THE REPUBLICAN speaker of the House, John Boehner, maintained his aggressive stance on government spending, the issue that is dominating US politics, at a news conference here yesterday.
Mr Boehner said he did not know when the House would pass a “continuing resolution” to fund the government for the rest of the year. The House had scheduled a vote for late yesterday, but the deadline was unlikely to be met after Representatives proposed 583 amendments in what the New York Times called a “frenzied slash-and-burn budget contest”.
If Republicans and Democrats, House and Senate, cannot agree on a continuing resolution by March 4th, they must either authorise spending at current levels or precipitate a government shutdown.
Mr Boehner said yesterday that he would not consider a short-term continuing resolution. He has accused Democrats of wanting a shutdown which they could blame on Republicans.
Mr Boehner initially proposed cutting $32 billion from the rest of this year’s budget, but radical freshmen Representatives backed by the extreme right-wing Tea Party upped the ante to $61 billion. The Republican Study Committee, which includes two-thirds of Republican House members, wants to hack $81 billion from this year’s budget.
Such drastic measures would not pass the Senate, and President Barack Obama has said he would veto the House Bill if it passes.

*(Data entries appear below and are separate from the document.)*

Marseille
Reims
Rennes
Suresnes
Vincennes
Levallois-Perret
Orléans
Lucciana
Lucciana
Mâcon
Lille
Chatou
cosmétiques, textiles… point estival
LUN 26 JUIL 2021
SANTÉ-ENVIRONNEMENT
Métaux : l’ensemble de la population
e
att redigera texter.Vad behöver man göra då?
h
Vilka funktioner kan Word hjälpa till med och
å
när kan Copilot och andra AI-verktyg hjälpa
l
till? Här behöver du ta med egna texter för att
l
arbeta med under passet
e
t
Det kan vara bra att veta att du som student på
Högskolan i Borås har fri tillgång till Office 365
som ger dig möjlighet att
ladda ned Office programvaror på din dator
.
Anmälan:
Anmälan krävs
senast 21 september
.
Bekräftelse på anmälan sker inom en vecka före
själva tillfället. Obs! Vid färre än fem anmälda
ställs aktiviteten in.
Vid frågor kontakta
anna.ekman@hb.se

Mr Boehner says he doubts the two parties can reach agreement, and accuses Mr Obama of weakness.
“I’ve got real doubts whether we’ll ever be able to come to an agreement with a Democrat-controlled Senate over a budget,” Mr Boehner told Fox News. Mr Obama “wasn’t elected to just sit there in the Oval Office – he was elected to lead. And if he won’t lead, we will.”

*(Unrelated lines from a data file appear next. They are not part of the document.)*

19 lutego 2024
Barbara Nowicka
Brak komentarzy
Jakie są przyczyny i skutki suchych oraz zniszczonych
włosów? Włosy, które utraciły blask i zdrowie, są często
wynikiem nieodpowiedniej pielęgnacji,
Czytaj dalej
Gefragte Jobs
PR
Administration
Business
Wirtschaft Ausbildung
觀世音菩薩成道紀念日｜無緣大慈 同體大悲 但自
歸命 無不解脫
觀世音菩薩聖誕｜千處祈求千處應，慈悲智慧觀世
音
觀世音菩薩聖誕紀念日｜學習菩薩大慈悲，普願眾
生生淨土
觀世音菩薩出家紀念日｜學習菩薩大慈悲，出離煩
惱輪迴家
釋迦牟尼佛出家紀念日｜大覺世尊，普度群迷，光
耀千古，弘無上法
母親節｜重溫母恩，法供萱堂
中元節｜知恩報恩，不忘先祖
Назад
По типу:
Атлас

Mr Boehner alluded to the absence of proposed cuts in entitlements – Medicaid, Medicare and social security – in the president’s 2012 budget proposal. But Mr Boehner’s critics point out that the assault on government programmes led by House Republicans this week does not address these highest cost items either.
Chris Christie, the Republican governor of New Jersey, captured the after-you-my-dear-Alphonse strategy adopted by both parties in a speech at the American Enterprise Institute on Wednesday afternoon.

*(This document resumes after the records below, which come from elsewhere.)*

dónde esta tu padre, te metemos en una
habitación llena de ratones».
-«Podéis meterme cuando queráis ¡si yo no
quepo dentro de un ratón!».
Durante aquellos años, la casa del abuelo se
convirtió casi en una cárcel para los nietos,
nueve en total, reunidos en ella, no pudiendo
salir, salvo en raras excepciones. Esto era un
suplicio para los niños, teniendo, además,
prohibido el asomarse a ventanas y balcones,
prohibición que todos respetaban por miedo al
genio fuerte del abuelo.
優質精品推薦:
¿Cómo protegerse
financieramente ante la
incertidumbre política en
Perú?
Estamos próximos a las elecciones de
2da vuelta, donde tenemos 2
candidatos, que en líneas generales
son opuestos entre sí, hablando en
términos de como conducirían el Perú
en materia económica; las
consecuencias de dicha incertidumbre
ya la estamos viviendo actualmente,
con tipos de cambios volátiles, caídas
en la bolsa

“The president’s not talking about it because he’s waiting for the Republicans to talk about it,” Mr Christie said. “And our new, bold Republicans that we just sent to the House of Representatives? They’re not talking about it because they’re waiting for him to talk about it.”
Mr Christie’s admission that “you’re going to have to raise the retirement age for social security” was broadcast across the country. “Whoa-ho! I just said it,” he added. “And I’m still standing here. I did not vapourise into the carpeting.”
Mr Boehner accuses Mr Obama of having added 200,000 jobs to the federal payroll, though other estimates put the number at less than a third of that figure.
“If some of those jobs are lost in this, so be it,” Mr Boehner said earlier in the week.
Democrats seized on Mr Boehner’s statement as evidence that Republicans don’t care about the unemployed. Mr Boehner toned down his remarks yesterday, saying: “Look. I don’t want anyone to lose their job, federal or not. But come on, we’re broke.”
The Tea Party and Democrats joined in an unorthodox alliance to cut $450 million in funding for a second engine for the F-35 Joint Strike Fighter, which the Bush and Obama administrations had opposed for five years on the grounds that it was wasteful. Mr Boehner supported the engine, which has created more than 1,000 jobs in his home state of Ohio.
Some proposed budget amendments could have serious consequences, such as cutting dues to the United Nations and financing for the health care reform law.
One unusual amendment, which passed by one vote, will axe $2 million used for rounding up wild mustangs on public land and holding them in pens.
Another would eliminate studies on how men use condoms and the utility of yoga in preventing hot flushes in menopausal women.